(Available records)
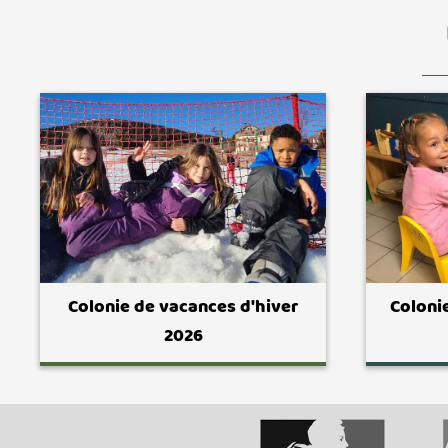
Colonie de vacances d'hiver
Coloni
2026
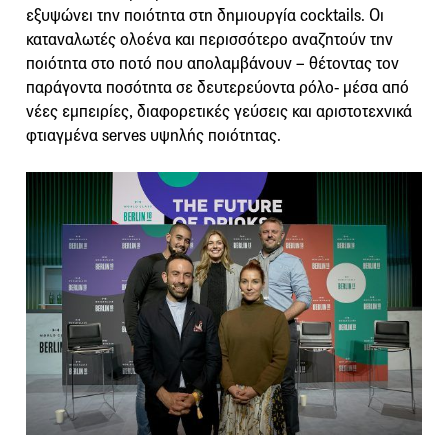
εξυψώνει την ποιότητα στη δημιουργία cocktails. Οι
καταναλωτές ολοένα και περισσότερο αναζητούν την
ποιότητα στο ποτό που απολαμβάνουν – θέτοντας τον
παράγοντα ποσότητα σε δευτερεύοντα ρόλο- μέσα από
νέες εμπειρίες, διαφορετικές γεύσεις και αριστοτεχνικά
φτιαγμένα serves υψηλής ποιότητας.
(End Available records)
(Available records)
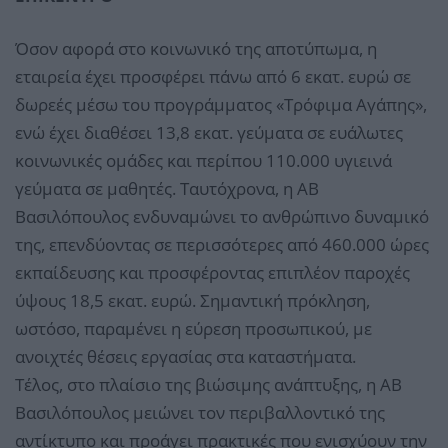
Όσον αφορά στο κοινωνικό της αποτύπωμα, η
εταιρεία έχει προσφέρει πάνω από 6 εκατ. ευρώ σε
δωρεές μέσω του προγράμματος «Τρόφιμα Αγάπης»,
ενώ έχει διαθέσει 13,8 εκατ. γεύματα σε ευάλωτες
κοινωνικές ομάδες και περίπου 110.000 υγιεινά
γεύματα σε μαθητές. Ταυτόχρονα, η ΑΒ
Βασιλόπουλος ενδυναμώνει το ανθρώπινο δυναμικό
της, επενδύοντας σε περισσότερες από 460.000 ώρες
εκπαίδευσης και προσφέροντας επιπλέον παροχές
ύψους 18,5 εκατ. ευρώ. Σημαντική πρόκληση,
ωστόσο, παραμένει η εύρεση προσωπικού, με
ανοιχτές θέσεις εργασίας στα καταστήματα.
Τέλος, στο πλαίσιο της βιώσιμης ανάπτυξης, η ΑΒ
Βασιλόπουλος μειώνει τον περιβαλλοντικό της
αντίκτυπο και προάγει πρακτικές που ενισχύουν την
(End Available records)
--- Assigned task ---
Figure out how many lines in the entries above contain "έχει". Write only that number.

--- Response area ---
2